Saved data entries:

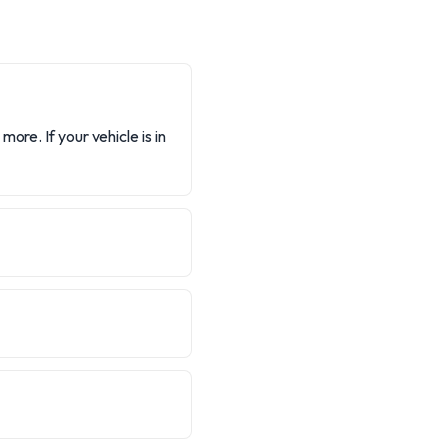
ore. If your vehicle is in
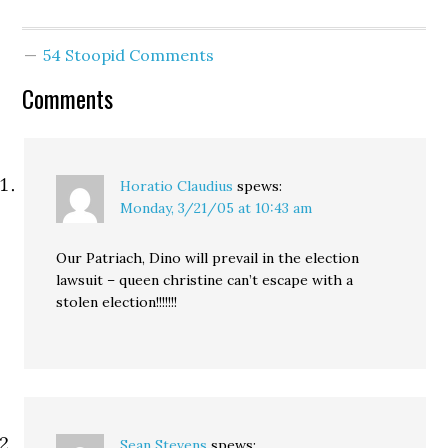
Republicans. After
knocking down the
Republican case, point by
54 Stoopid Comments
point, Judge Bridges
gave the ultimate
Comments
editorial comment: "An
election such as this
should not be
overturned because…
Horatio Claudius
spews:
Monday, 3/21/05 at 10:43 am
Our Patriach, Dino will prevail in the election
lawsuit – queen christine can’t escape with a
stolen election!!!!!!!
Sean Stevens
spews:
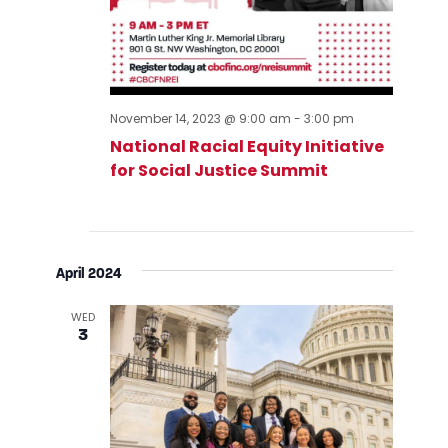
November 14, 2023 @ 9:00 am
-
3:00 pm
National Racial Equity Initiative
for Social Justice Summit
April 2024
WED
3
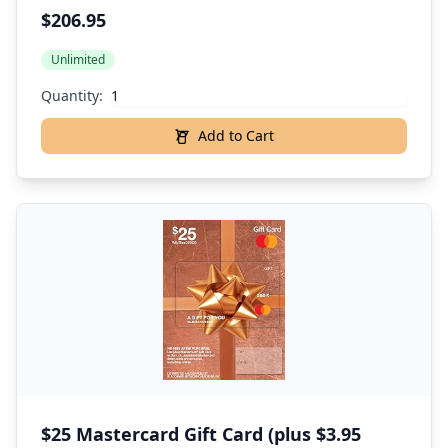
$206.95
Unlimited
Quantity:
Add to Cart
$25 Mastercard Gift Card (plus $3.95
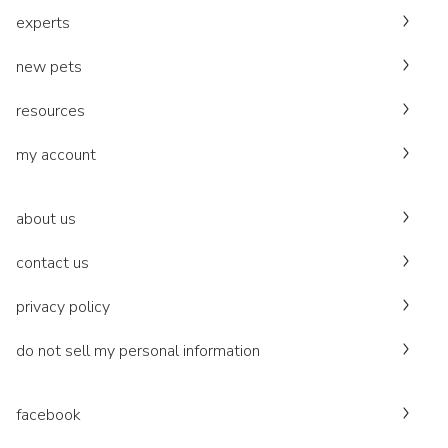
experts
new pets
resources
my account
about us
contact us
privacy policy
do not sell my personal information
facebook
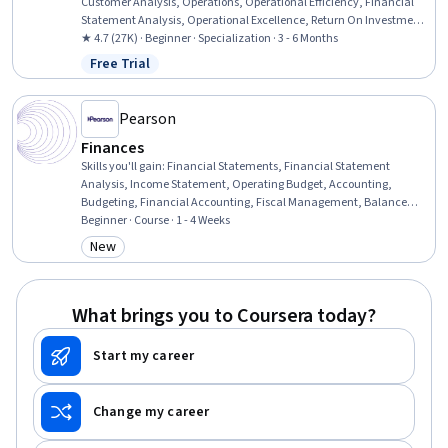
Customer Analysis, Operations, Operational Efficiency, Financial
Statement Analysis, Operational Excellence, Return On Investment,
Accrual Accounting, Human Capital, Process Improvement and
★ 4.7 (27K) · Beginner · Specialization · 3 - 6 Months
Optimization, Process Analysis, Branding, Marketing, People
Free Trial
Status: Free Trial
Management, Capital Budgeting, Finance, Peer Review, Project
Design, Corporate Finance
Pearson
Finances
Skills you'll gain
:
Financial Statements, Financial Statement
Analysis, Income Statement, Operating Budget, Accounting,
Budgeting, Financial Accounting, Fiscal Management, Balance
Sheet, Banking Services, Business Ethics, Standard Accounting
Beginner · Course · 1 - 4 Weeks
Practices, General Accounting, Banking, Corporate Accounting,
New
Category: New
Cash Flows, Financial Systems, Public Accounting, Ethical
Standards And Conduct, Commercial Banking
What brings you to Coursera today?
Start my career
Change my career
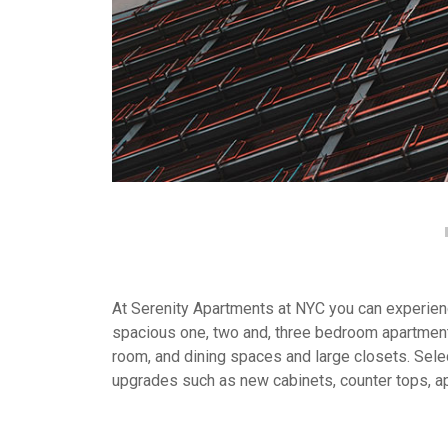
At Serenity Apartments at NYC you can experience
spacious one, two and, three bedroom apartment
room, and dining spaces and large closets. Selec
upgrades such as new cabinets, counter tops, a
--
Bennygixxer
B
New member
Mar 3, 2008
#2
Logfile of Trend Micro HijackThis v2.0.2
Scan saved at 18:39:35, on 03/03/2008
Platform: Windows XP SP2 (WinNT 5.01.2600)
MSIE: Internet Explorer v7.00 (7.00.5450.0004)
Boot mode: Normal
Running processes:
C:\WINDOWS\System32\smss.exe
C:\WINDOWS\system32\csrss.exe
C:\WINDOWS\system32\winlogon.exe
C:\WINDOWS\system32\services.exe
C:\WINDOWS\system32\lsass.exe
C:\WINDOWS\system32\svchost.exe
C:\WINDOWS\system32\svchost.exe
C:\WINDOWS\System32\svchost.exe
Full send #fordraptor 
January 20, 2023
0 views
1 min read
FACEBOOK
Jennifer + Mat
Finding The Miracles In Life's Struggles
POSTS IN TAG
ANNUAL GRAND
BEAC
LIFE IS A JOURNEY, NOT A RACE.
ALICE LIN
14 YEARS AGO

§ **Exercise details**
Every line above that contains the word "Banking" should be reported.

§ **Response below**
Sheet, Banking Services, Business Ethics, Standard Accounting
Practices, General Accounting, Banking, Corporate Accounting,
Standards And Conduct, Commercial Banking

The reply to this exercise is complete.